Önceki yazılarda aktardığımız Daron Acemoğlu’nun tanımladığı “sürekli yenilenme yaratma” ihtiyacının yeni nesil OSB’lerin tasarlanması aşamasında karar parametresi olarak kullanılması kaynak tahsisinin verimini artırmak için gerekli. O nedenle, “güçlendiren, sürdüren ve verimlilik yeniliklerinin” önünü açacak bir OSB stratejisi gerektiğine geçen hafta bu sütunlardaki yazıda değinildi.
“Yenilik yaratma” kavramı “olumlu” çağrışımlar yapıyor. Oysa yaşadığımız evrende, her yeniliğin “fırsatları” kadar “tehlike” potansiyelleri içerdiğini biliyoruz. Yeni nesil OSB’lerin tasarlarken, yeniliklerin “fırsatları” kadar “tehlikeleri” de sorgulanmalı.
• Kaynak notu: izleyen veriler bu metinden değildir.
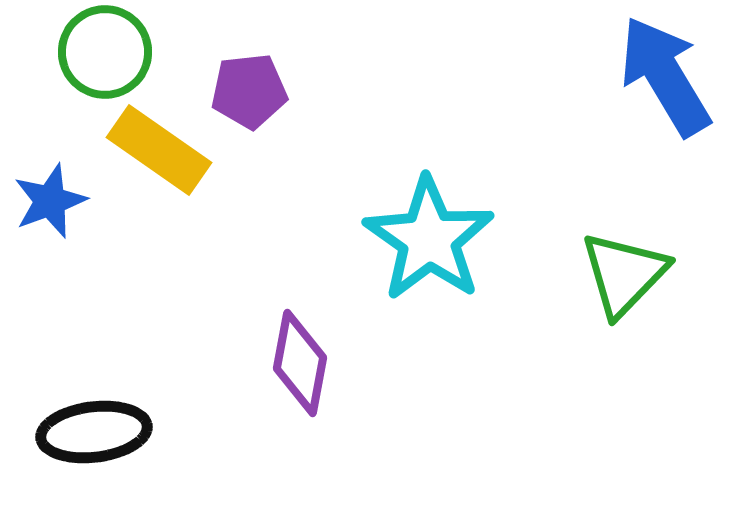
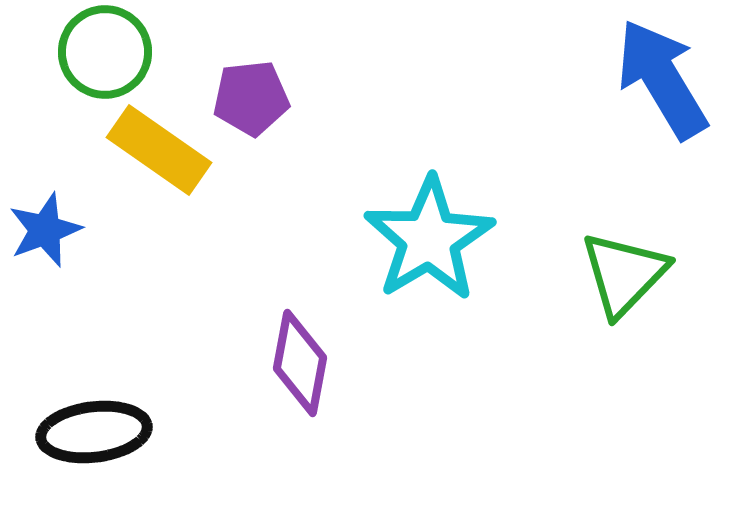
blue arrow: moved 3 px left, 3 px down
purple pentagon: moved 2 px right, 7 px down
blue star: moved 5 px left, 29 px down
cyan star: rotated 6 degrees clockwise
Nobel Ödülü sahibi ekonomist Robert Solow, 1987’de “Bilgisayar çağını her yerde görebilirsiniz, ama verimlilik istatistiklerinde göremezsiniz”(1) diyor. Bir başka Nobelli ekonomist (2) yenilikle ilgili bakış açısını şöyle paylaşıyor:
“Belki GSYİH, bilgisayar çağı yeniliklerinin ortaya çıkardığı yaşam standardındaki iyileşmeleri pek yakalayamıyordur. Ya da belki de bu yenilik, hayranlarının inandığından daha az kayda değerdir. Meğer her iki bakış açısında da biraz gerçeklik payı varmış” dedikten sonra, iki noktaya dikkat çekiyor: “İlki bir yeniliğin kârlılığının yaşam standardına yaptığı net katkının iyi bir ölçüsü olmayabilir. Kazanının her şeyi aldığı ekonomimizde çevrimci köpek maması satın ve teslim alma için daha iyi bir internet sitesi geliştiren bir yenilikçi, dünyanın her yerine köpek maması sipariş etmek için interneti kullanan herkese cazip gelebilir ve bu süreçte muazzam kârlar elde edilebilir. Ama sevkiyat hizmeti olmasa da bu kârın çoğu başkalarına gider. İnternet sitesinin ekonomik büyümeye net katkısı aslında küçük olabilir.”
Ünlü ekonomist, bankalardaki ATM cihazları işsizliği artırıyorsa, sosyal maliyetin hiçbir kısmının firma kârlarına yansımayacağını söylüyor. Ayrıca, GSYİH ölçütünün, insanların iş kaybı nedeniyle kendilerini güvensiz hissetmelerinin maliyetini de yansıtmayacağını ileri sürüyor. Dikkat çektiği bir başka nokta, yenilikten gelen toplumsal refahtaki iyileşmenin genellikle doğru yansıtılamaması.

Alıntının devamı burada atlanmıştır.